Marlins Fans Still Havent Forgotten These Brutal Draft Mistakes

Despite high hopes and hefty investments, the Miami Marlins have faced significant setbacks with notable draft picks who failed to make a lasting impact in the major leagues.

The Miami Marlins have had their share of draft wins, but the misses have left a mark too. When a club spends a premium pick and the player never becomes what was expected, that disappointment lingers. For Miami, a few names stand out for all the wrong reasons.
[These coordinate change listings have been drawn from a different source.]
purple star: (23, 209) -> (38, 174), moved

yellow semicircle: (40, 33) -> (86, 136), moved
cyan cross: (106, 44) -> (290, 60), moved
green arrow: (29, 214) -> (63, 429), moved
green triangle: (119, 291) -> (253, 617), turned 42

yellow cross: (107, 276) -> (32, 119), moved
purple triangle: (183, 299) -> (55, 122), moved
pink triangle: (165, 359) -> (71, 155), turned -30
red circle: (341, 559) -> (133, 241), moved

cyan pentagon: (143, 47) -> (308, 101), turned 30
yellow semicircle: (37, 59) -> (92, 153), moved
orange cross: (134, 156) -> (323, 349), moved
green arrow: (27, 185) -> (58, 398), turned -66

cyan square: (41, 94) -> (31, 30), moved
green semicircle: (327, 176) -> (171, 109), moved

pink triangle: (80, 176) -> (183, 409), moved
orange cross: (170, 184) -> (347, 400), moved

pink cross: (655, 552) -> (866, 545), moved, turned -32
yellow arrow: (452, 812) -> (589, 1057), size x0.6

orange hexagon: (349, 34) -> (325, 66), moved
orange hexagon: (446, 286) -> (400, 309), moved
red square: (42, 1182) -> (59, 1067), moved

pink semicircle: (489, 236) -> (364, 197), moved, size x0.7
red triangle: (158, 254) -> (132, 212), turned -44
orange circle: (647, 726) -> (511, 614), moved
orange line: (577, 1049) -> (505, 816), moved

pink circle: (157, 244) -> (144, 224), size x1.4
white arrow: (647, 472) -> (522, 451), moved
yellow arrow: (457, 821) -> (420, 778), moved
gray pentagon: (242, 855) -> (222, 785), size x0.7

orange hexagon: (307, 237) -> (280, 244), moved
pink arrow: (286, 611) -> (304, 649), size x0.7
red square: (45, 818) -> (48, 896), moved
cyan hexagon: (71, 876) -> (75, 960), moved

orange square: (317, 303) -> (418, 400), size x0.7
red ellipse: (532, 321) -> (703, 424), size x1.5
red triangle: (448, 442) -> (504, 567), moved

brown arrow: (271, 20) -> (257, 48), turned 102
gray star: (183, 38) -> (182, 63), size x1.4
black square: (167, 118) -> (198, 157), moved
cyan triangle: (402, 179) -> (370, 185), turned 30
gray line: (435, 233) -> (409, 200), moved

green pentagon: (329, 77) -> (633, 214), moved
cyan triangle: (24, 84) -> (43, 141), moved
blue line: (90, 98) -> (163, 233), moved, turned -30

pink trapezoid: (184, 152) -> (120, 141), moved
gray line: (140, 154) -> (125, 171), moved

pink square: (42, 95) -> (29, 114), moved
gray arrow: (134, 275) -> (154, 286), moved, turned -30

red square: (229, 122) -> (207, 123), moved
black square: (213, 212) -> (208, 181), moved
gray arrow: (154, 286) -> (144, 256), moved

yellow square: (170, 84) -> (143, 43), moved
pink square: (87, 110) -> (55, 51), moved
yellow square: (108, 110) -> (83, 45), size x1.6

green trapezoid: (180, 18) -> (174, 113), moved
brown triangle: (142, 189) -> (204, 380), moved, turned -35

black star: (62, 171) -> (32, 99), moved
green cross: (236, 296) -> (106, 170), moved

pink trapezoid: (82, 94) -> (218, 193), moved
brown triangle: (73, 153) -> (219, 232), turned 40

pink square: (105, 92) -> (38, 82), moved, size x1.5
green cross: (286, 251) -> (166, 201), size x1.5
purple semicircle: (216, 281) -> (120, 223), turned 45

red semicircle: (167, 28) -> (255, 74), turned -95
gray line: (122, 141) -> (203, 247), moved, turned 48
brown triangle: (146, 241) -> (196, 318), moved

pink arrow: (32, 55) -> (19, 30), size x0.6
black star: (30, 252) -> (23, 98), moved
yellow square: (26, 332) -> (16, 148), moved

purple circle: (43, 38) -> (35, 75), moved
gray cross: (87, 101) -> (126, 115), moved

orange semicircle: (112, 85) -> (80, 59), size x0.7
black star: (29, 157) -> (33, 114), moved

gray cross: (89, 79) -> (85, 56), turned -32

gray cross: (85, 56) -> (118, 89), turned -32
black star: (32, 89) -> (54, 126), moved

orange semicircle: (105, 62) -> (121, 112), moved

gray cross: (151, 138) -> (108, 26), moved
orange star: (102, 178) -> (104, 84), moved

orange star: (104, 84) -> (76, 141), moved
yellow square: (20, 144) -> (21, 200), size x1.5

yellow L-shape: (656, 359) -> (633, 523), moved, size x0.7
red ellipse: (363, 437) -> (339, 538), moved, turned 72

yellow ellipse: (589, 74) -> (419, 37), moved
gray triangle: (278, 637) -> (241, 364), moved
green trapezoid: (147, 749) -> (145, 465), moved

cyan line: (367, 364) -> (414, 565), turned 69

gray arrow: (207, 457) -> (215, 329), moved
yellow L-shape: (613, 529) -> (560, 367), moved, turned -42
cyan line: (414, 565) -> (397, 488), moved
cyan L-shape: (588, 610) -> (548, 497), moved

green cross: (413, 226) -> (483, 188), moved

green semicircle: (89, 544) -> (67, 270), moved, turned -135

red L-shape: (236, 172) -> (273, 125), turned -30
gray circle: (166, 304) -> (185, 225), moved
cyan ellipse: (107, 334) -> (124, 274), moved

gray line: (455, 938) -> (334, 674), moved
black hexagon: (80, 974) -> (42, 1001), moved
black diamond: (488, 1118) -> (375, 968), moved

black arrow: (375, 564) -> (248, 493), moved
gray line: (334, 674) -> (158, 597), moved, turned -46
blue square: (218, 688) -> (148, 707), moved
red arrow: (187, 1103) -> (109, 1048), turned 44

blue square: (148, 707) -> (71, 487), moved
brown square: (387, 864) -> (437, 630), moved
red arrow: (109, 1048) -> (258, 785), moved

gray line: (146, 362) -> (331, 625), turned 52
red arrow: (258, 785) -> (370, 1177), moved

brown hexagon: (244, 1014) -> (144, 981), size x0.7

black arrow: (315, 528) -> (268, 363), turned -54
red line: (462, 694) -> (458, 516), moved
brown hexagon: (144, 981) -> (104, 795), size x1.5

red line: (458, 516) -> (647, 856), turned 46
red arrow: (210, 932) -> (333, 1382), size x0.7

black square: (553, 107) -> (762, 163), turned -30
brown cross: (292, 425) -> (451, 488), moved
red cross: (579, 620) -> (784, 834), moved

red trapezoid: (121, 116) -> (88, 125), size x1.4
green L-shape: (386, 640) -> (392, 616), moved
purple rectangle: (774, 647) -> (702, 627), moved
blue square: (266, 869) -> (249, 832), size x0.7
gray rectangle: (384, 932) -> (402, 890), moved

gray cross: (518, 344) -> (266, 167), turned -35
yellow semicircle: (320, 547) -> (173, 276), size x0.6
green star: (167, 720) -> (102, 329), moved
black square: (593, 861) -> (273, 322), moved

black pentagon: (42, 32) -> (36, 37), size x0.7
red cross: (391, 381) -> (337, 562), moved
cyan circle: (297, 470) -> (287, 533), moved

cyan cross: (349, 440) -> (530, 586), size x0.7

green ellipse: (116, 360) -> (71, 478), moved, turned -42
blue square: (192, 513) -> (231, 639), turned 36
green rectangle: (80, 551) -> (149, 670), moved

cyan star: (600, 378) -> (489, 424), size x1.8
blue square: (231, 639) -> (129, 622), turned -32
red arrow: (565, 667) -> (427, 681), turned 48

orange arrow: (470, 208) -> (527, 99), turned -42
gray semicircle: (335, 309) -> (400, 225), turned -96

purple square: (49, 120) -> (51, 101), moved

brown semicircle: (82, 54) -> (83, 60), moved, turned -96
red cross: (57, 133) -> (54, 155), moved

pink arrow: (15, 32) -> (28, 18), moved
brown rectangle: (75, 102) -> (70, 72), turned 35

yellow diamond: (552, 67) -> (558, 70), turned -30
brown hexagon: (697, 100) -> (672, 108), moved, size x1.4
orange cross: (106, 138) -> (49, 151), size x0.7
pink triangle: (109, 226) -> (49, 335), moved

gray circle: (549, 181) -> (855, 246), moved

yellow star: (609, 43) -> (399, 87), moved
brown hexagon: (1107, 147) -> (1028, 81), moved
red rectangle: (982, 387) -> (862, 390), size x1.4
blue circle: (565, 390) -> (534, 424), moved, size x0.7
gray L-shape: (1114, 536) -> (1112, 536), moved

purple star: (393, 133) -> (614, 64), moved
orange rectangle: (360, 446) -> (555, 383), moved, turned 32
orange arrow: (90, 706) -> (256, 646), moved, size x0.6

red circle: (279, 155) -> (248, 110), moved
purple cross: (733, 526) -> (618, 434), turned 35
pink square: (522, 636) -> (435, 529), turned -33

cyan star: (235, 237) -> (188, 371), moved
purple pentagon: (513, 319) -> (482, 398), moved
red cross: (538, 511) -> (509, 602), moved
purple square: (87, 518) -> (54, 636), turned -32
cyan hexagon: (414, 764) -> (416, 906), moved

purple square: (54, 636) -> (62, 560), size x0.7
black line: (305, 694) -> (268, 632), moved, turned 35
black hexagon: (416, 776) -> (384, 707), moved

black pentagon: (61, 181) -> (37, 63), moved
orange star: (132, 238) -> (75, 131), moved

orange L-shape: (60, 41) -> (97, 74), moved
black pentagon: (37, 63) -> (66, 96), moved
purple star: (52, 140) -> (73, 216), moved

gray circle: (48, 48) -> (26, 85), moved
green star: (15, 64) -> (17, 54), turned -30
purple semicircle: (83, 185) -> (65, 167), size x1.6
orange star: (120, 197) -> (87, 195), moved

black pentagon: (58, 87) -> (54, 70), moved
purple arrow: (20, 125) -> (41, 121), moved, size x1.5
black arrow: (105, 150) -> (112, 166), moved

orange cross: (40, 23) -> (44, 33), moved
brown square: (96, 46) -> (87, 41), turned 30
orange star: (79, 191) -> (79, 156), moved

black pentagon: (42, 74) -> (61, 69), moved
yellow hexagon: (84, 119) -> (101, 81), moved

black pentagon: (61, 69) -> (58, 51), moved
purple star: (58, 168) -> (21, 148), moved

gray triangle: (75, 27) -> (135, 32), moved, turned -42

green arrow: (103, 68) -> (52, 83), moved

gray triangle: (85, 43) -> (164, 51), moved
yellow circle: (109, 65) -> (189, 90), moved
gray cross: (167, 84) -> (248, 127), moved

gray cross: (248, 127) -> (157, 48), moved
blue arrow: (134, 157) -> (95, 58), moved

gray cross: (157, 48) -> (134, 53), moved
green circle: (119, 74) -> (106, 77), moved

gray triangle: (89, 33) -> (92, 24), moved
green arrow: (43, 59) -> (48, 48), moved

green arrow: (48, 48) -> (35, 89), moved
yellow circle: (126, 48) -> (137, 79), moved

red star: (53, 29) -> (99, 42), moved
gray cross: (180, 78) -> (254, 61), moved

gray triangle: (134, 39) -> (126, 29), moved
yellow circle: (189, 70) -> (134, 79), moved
Andrew Kolek sits near the top of that list. The Marlins took the right-handed pitcher second overall in the 2014 MLB Draft and gave him a $6 million signing bonus, but the big-league payoff never came. Kolek never started a game in the majors, and his minor league career with Miami produced a 5-16 record and a 5.66 ERA across 66 games, 39 of them starts, over five seasons.

Jeremy Hermida was another high pick who never quite matched the billing. Miami grabbed him 11th overall in the 2002 MLB Draft when he was 21 years old, and he spent the first five of his eight professional seasons with the organization.

His best year came in 2007, when he hit .296 with 18 home runs, 63 RBIs and 127 hits, though he also struck out 105 times. The next season, his strikeout total climbed to a career-high 138.

Hermida did put together three straight seasons with more than 100 hits, but the swing-and-miss issues never went away. After leaving Miami, he played for the San Diego Padres, Boston Red Sox, Oakland Athletics and Cincinnati Reds, and his career was over by age 28.

Kyle Skipworth rounds out the group, and his story fits the familiar “what could have been” mold. A catcher from California, he won Gatorade High School Baseball Player of the Year honors in 2008, a credential that pushed him up the prospect ladder.

The Marlins made him the sixth overall pick in the 2008 MLB Draft. Skipworth was a left-handed hitter who threw right-handed, stood 6-foot-4, and came with power, size and strong defensive skills.

That glove helped drive his draft stock, but he never delivered the kind of offense Miami needed from him.